In late December, the U.S. Senate approved—with a few minor changes— the House-passed budget reconciliation bill conference report (S. 1932). This bill includes language reauthorizing the TANF program for five years and making certain other changes to TANF.
A copy of the bill’s provisions related to TANF (and to the child care and development fund and the child support enforcement program) is available at: http://inclusionist.org/files/TANF%20Provisions.pdf. There is also a side-by-side analysis comparing the policy provisions included in reconciliation to current law as an appendix to this paper.
Additional resources:
CLASP Center for Law and Social Policy:
New TANF Requirements Could Result in New Large Costs and Risk of Federal Penalties for California
Center on Budget and Policy Priorities / Economic Policy Institute:
Income Inequality has Increased in California Over the Past Two Decades
Some TANF funding changes made by the reconciliation bill are:
(Click Here for the complete document.)
· The basic TANF block grant would be extended (at current funding levels) until FY2010.
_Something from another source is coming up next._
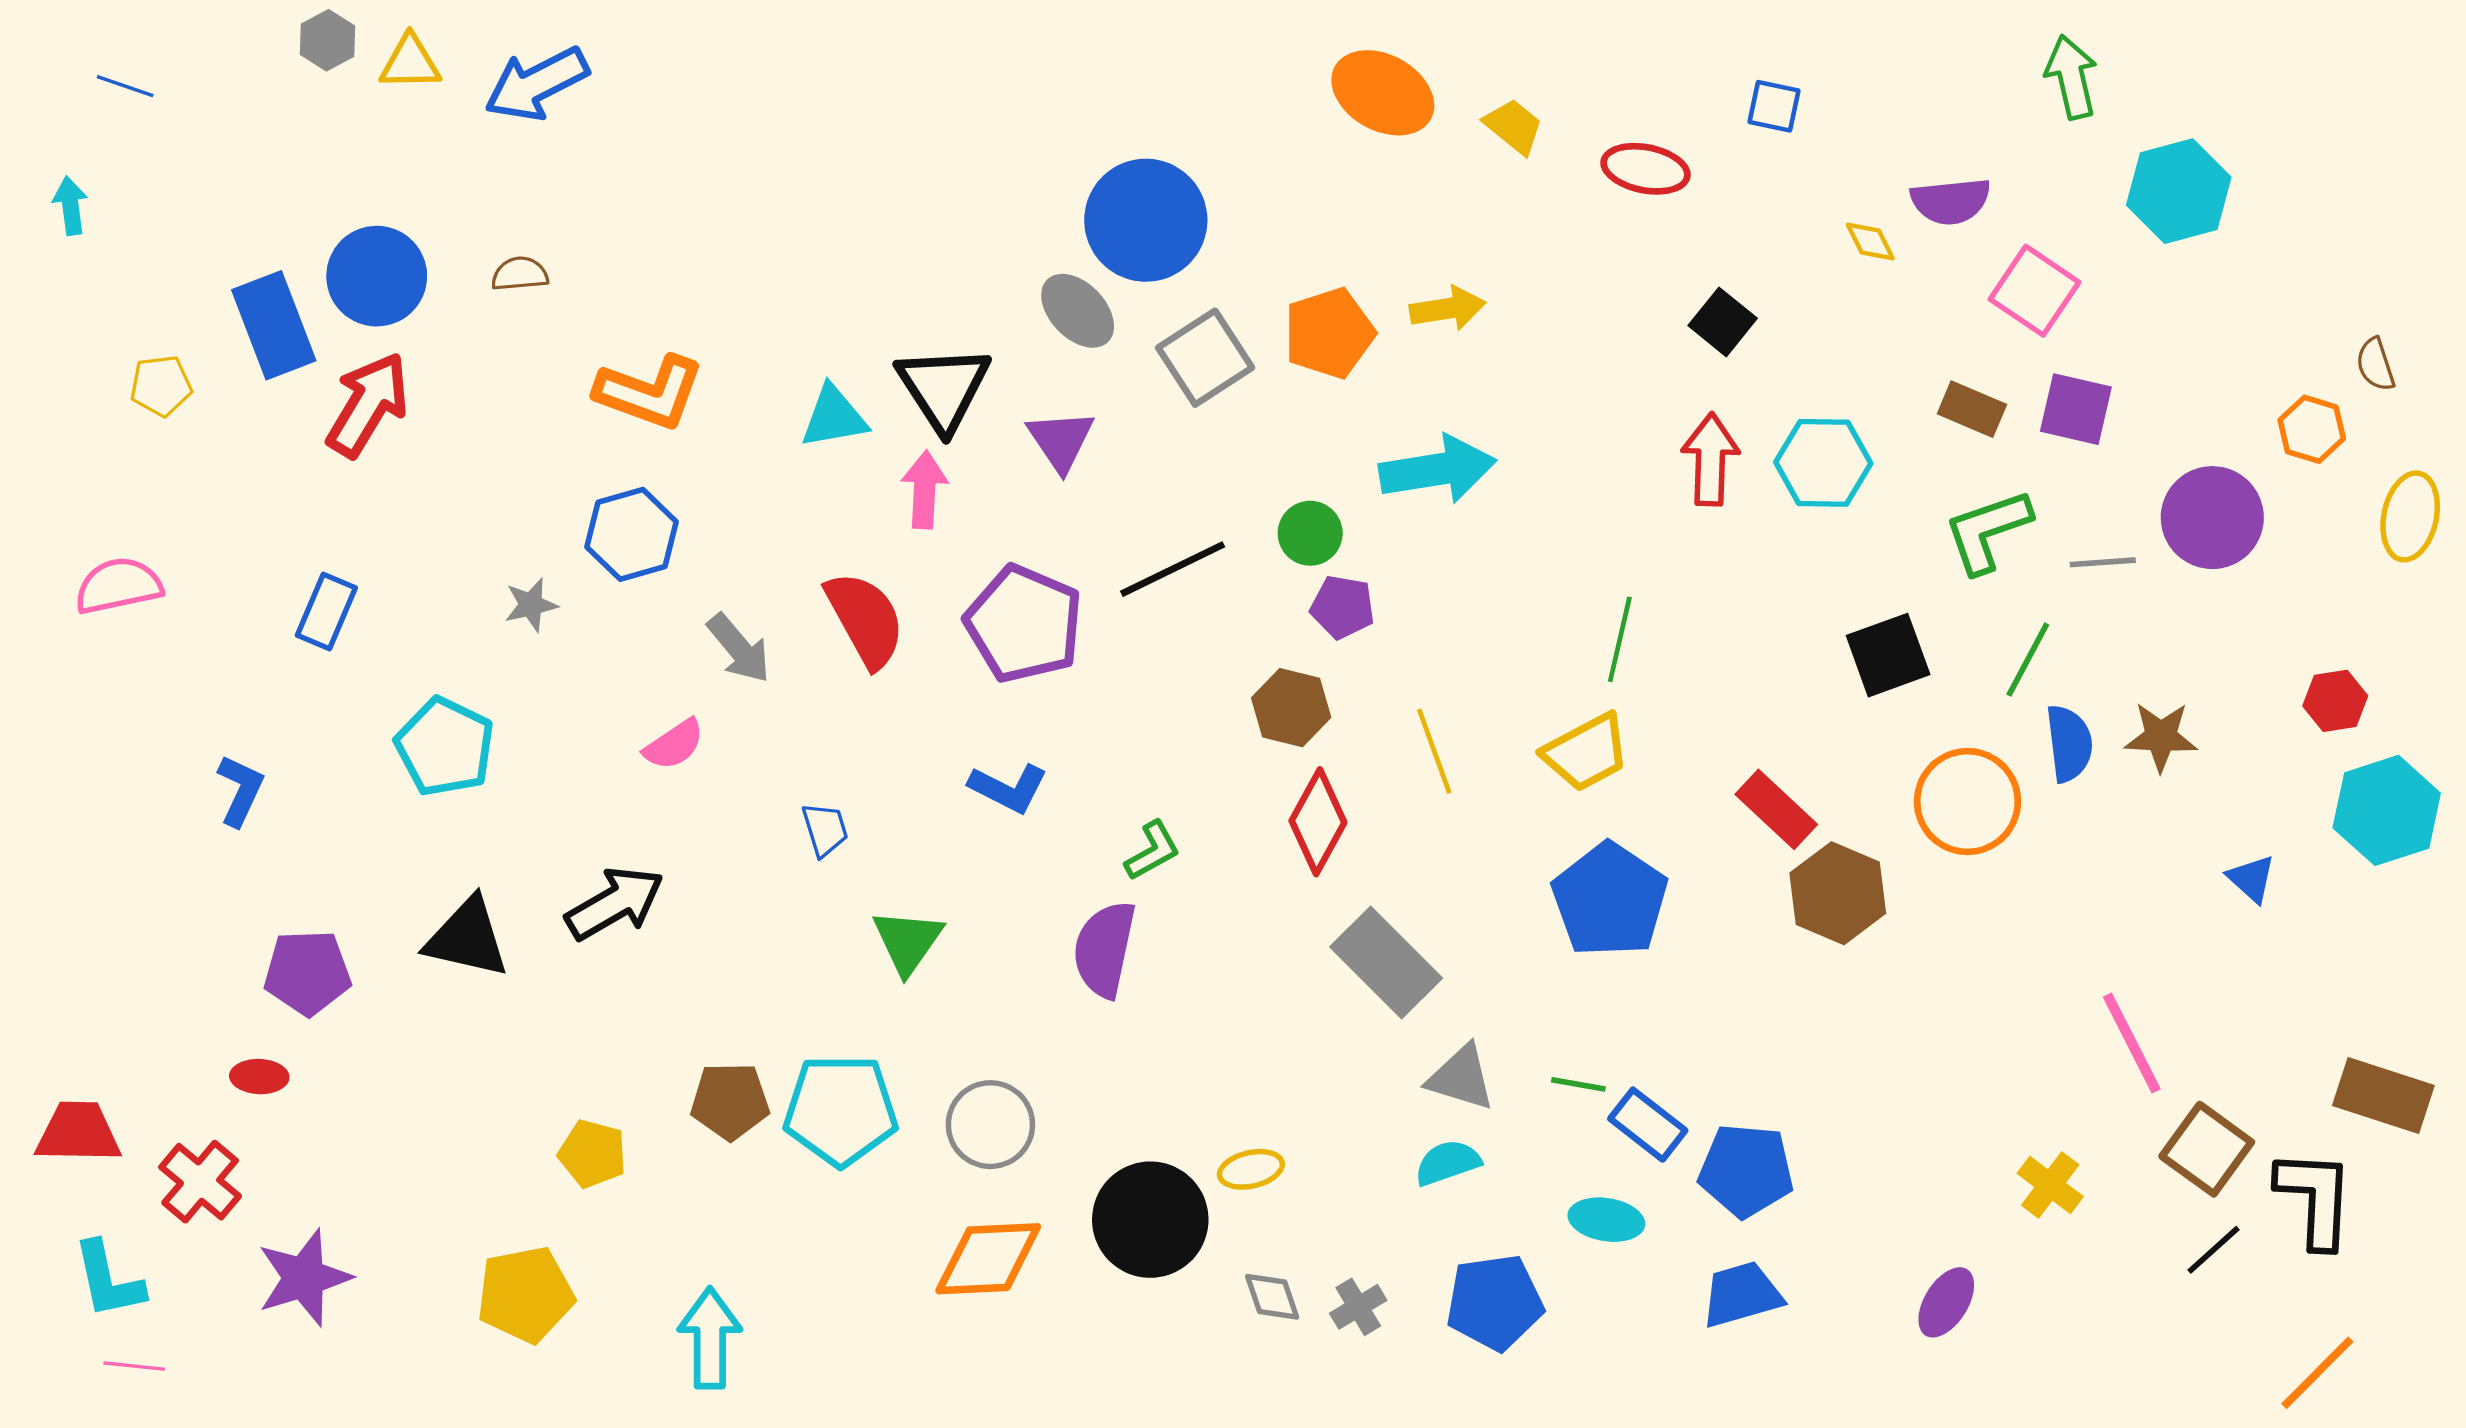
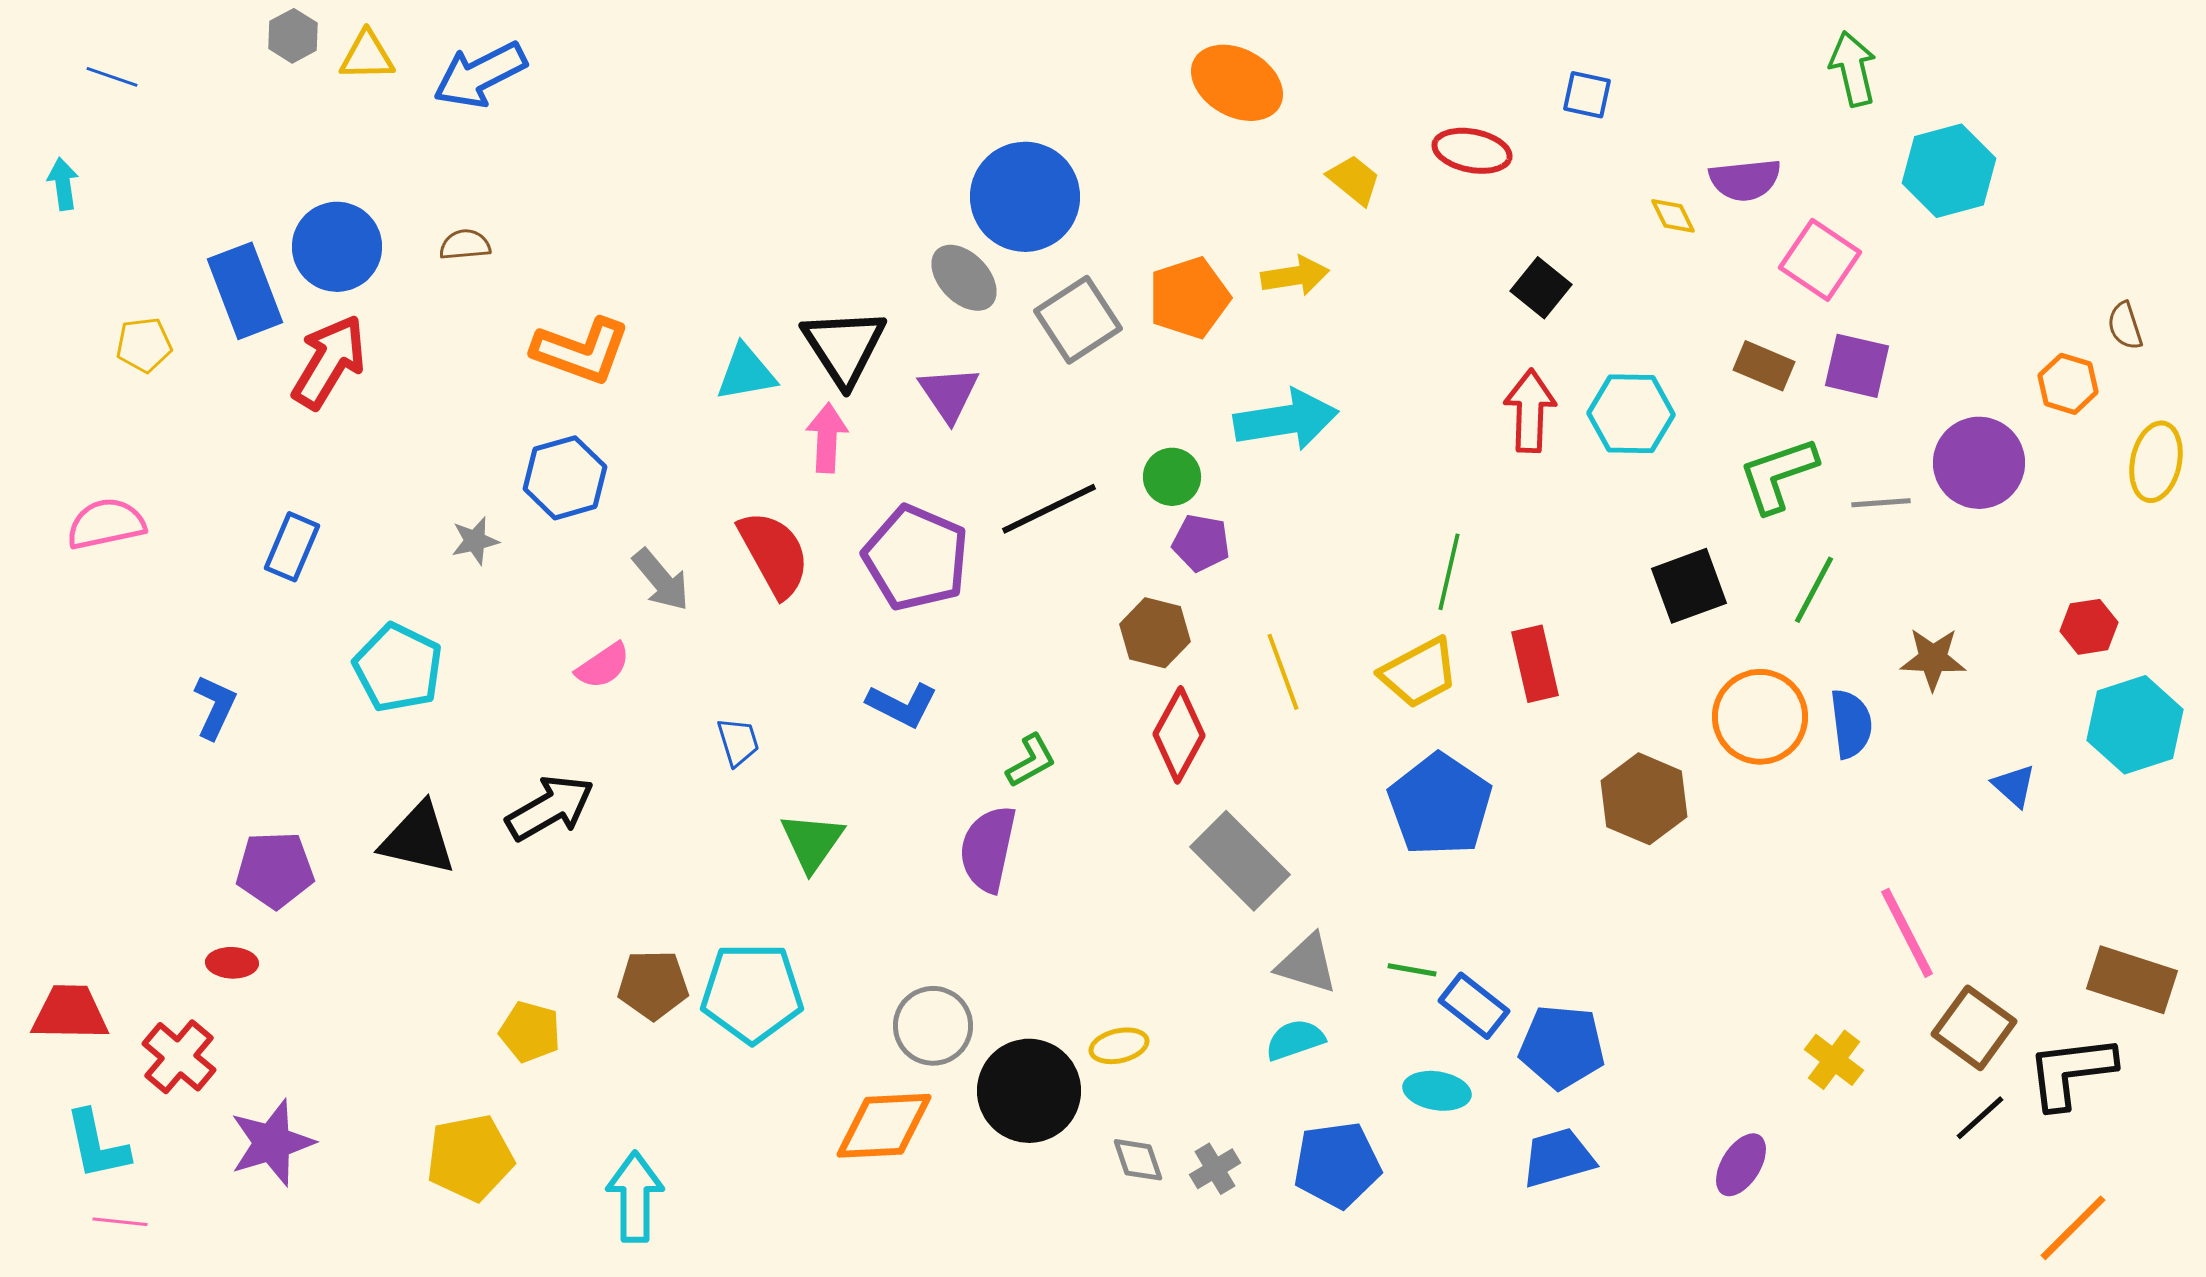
yellow trapezoid: (1514, 126) -> (1354, 180), moved
blue semicircle: (2069, 743) -> (1851, 724), moved
red rectangle: (1776, 809) -> (1535, 664), moved, turned 34
gray circle: (990, 1125) -> (933, 1026), moved
black L-shape: (2315, 1198) -> (2071, 1072), turned -100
· Mandatory child care funding would be increased by $1 billion over five years. (The previous Senate TANF bill provided $6 billion over five years for child care funding—this funding was partially offset by the cuts to the EITC noted above—while the previous House bill provided only $500 million over five years).
· TANF supplemental grants would be extended, but for only three years.
· Existing TANF bonuses—a High Performance Bonus based on states’ progress toward meeting TANF goals ($200 million per year) and a bonus for reducing out-of-wedlock pregnancies ($100 million per year)—would be eliminated.